"Eliza—"
There, I declare, was the very name of the kind old creature written in red on his arm.
"YOU knew her old," he said, divining my thoughts (with his strange knack); "I knew her young and lovely. I danced with her at the Bury ball. Did I not, dear, dear Miss ——?"
As I live, he here mentioned dear gr-nny's MAIDEN name. Her maiden name was ——. Her honored married name was ——.
"She married your great-gr-ndf-th-r the year Poseidon won the
Newmarket Plate," Mr. Pinto dryly remarked.
Merciful powers! I remember, over the old shagreen knife and spoon case on the sideboard in my gr-nny's parlor, a print by Stubbs of that very horse. My grandsire, in a red coat, and his fair hair flowing over his shoulders, was over the mantelpiece, and Poseidon won the Newmarket Cup in the year 1783!
"Yes; you are right.
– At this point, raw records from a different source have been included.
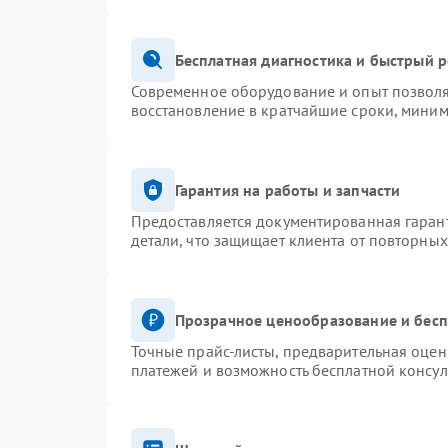
Бесплатная диагностика и быстрый 
Современное оборудование и опыт позволя
восстановление в кратчайшие сроки, миним
Гарантия на работы и запчасти
Предоставляется документированная гаран
детали, что защищает клиента от повторны
Прозрачное ценообразование и бесп
Точные прайс-листы, предварительная оценк
платежей и возможность бесплатной консул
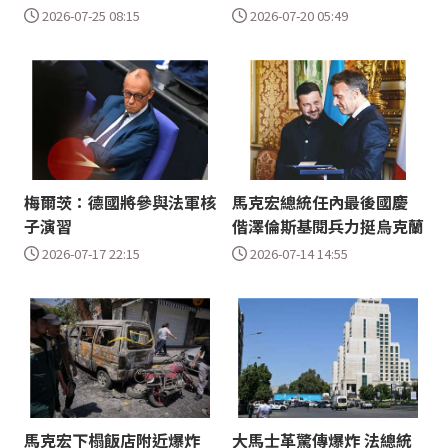
2026-07-25 08:15
2026-07-20 05:49
梅爾茨：德國將參與法軍核
馬克宏總統任內最後國慶
子演習
偕澤倫斯基閱兵力挺烏克蘭
2026-07-17 22:15
2026-07-14 14:55
馬克宏下榻飯店附近爆炸
大馬士革驚傳爆炸 法總統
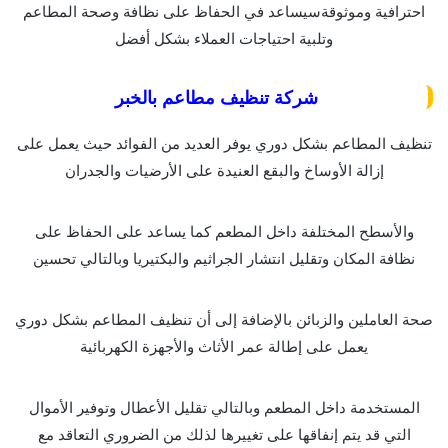
احترافية وموثوقةسيساعد في الحفاظ على نظافة وصحة المطاعم
وتلبية احتياجات العملاء بشكل أفضل
شركة تنظيف مطاعم بالخبر
تنظيف المطاعم بشكل دوري يوفر العديد من الفوائد حيث يعمل على
إزالة الأوساخ والبقع العنيدة على الأرضيات والجدران
والأسطح المختلفة داخل المطعم كما يساعد على الحفاظ على
نظافة المكان وتقليل انتشار الجراثيم والبكتيريا وبالتالي تحسين
صحة العاملين والزبائن بالإضافة إلى أن تنظيف المطاعم بشكل دوري
يعمل على إطالة عمر الأثاث والأجهزة الكهربائية
المستخدمة داخل المطعم وبالتالي تقليل الأعطال وتوفير الأموال
التي قد يتم إنفاقها على تغييرها لذلك من الضروري التعاقد مع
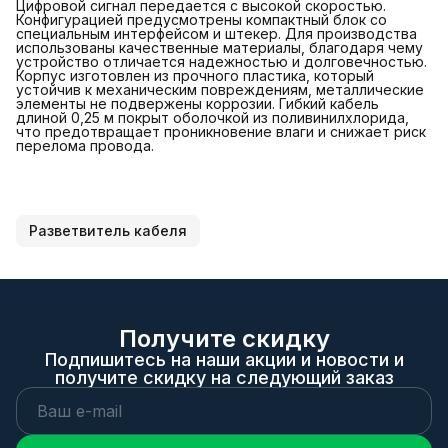
Цифровой сигнал передается с высокой скоростью.
Конфигурацией предусмотрены компактный блок со
специальным интерфейсом и штекер. Для производства
использованы качественные материалы, благодаря чему
устройство отличается надежностью и долговечностью.
Корпус изготовлен из прочного пластика, который
устойчив к механическим повреждениям, металлические
элементы не подвержены коррозии. Гибкий кабель
длиной 0,25 м покрыт оболочкой из поливинилхлорида,
что предотвращает проникновение влаги и снижает риск
перелома провода.
Разветвитель кабеля
Получите скидку
Подпишитесь на наши акции и новости и
получите скидку на следующий заказ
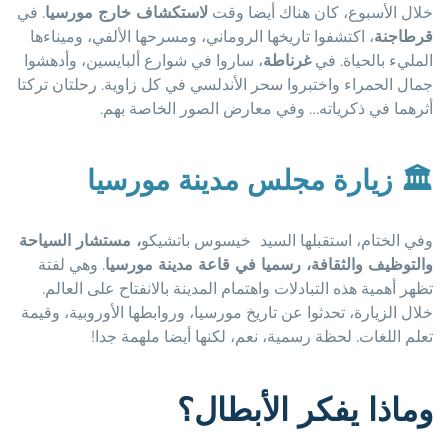
خلال الأسبوع، كان هناك أيضا وقت
لاستكشاف خارج مورسيا
. في
قرطاجنة
، اكتشفوا تاريخها الروماني، ومسرحها الألفي، وميناءها
المليء بالحياة. في
غرناطة
، ساروا في شوارع ألبايسين، وأدهشوا
جمال الحمراء واختبروا سحر الأندلسي في كل زاوية. رحلتان تركتا
أثرهما في ذكرياته… وفي معارض الصور الخاصة بهم.
🏛️
زيارة مجلس مدينة مورسيا
وفي الختام، استقبلها السيد
خيسوس باتشيكو
، مستشار السياحة
والتوظيف والثقافة، رسميا في قاعة مدينة مورسيا
. وهي لفتة
تظهر أهمية هذه التبادلات واهتمام المدينة بالانفتاح على العالم.
خلال الزيارة، تحدثوا عن تاريخ مورسيا، وروابطها الأوروبية، وقيمة
تعلم اللغات. لحظة رسمية، نعم، لكنها أيضا ملهمة جدا!
وماذا يفكر الأبطال؟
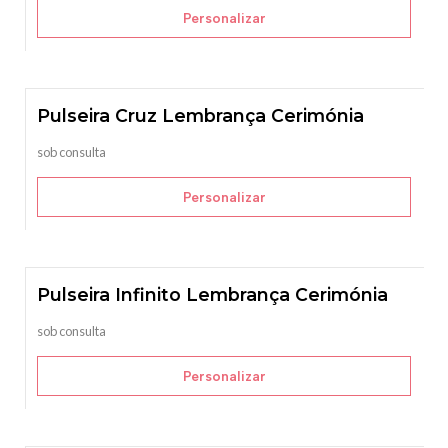
Personalizar
Pulseira Cruz Lembrança Cerimónia
sob consulta
Personalizar
Pulseira Infinito Lembrança Cerimónia
sob consulta
Personalizar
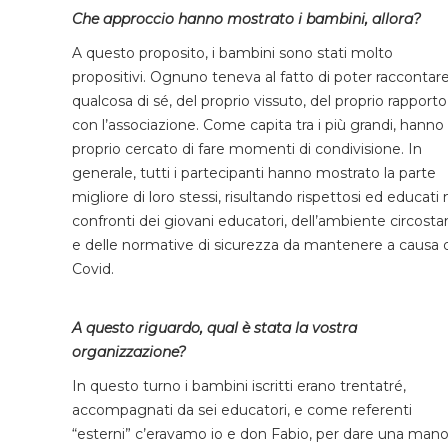
Che approccio hanno mostrato i bambini, allora?
A questo proposito, i bambini sono stati molto
propositivi. Ognuno teneva al fatto di poter raccontar
qualcosa di sé, del proprio vissuto, del proprio rapporto
con l’associazione. Come capita tra i più grandi, hanno
proprio cercato di fare momenti di condivisione. In
generale, tutti i partecipanti hanno mostrato la parte
migliore di loro stessi, risultando rispettosi ed educati 
confronti dei giovani educatori, dell’ambiente circosta
e delle normative di sicurezza da mantenere a causa 
Covid.
A questo riguardo, qual è stata la vostra
organizzazione?
In questo turno i bambini iscritti erano trentatré,
accompagnati da sei educatori, e come referenti
“esterni” c’eravamo io e don Fabio, per dare una man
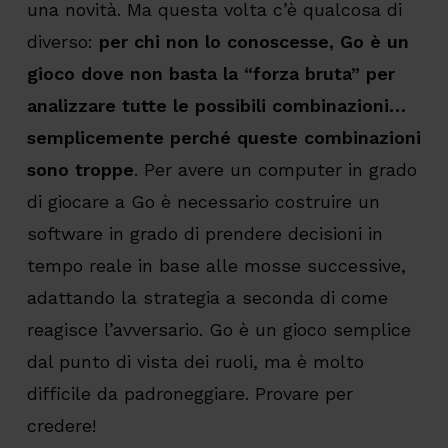
una novità. Ma questa volta c’è qualcosa di
diverso:
per chi non lo conoscesse, Go è un
gioco dove non basta la “forza bruta” per
analizzare tutte le possibili combinazioni…
semplicemente perché queste combinazioni
sono troppe
. Per avere un computer in grado
di giocare a Go è necessario costruire un
software in grado di prendere decisioni in
tempo reale in base alle mosse successive,
adattando la strategia a seconda di come
reagisce l’avversario. Go è un gioco semplice
dal punto di vista dei ruoli, ma è molto
difficile da padroneggiare. Provare per
credere!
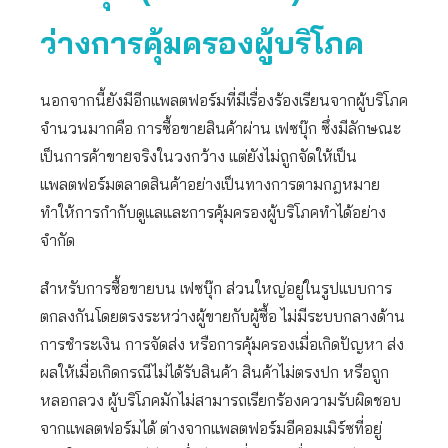
ว่างการคุ้มครองผู้บริโภค
นอกจากนี้ยังมีอีกแพลตฟอร์มที่มีเรื่องร้องเรียนจากผู้บริโภค
จำนวนมากคือ การซื้อขายสินค้าผ่าน เฟซบุ๊ก ซึ่งมีลักษณะ
เป็นการค้าขายจริงในวงกว้าง แต่ยังไม่ถูกจัดให้เป็น
แพลตฟอร์มตลาดสินค้าอย่างเป็นทางการตามกฎหมาย
ทำให้การกำกับดูแลและการคุ้มครองผู้บริโภคทำได้อย่าง
จำกัด
สำหรับการซื้อขายบน เฟซบุ๊ก ส่วนใหญ่อยู่ในรูปแบบการ
ตกลงกันโดยตรงระหว่างผู้ขายกับผู้ซื้อ ไม่มีระบบกลางด้าน
การชำระเงิน การจัดส่ง หรือการคุ้มครองเมื่อเกิดปัญหา ส่ง
ผลให้เมื่อเกิดกรณีไม่ได้รับสินค้า สินค้าไม่ตรงปก หรือถูก
หลอกลวง ผู้บริโภคมักไม่สามารถเรียกร้องความรับผิดชอบ
จากแพลตฟอร์มได้ ต่างจากแพลตฟอร์มอีคอมเมิร์ซที่อยู่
I danced a minuet with her at Bury that very night, before I lost my poor leg. And I quarreled with your grandf—, ha!"
As he said "Ha!" there came three quiet little taps on the table— it is the middle table in the "Gray's-Inn CoffeeHouse," under the bust of the late Duke of W-ll-ngt-n.
"I fired in the air," he continued; "did I not?" (Tap, tap, tap.) "Your grandfather hit me in the leg. He married three months afterwards. 'Captain Brown,' I said 'who could see Miss Sm-th without loving her?' She is there! She is there!" (Tap, tap, tap.) "Yes, my first love—"
But here there came tap, tap, which everybody knows means "No."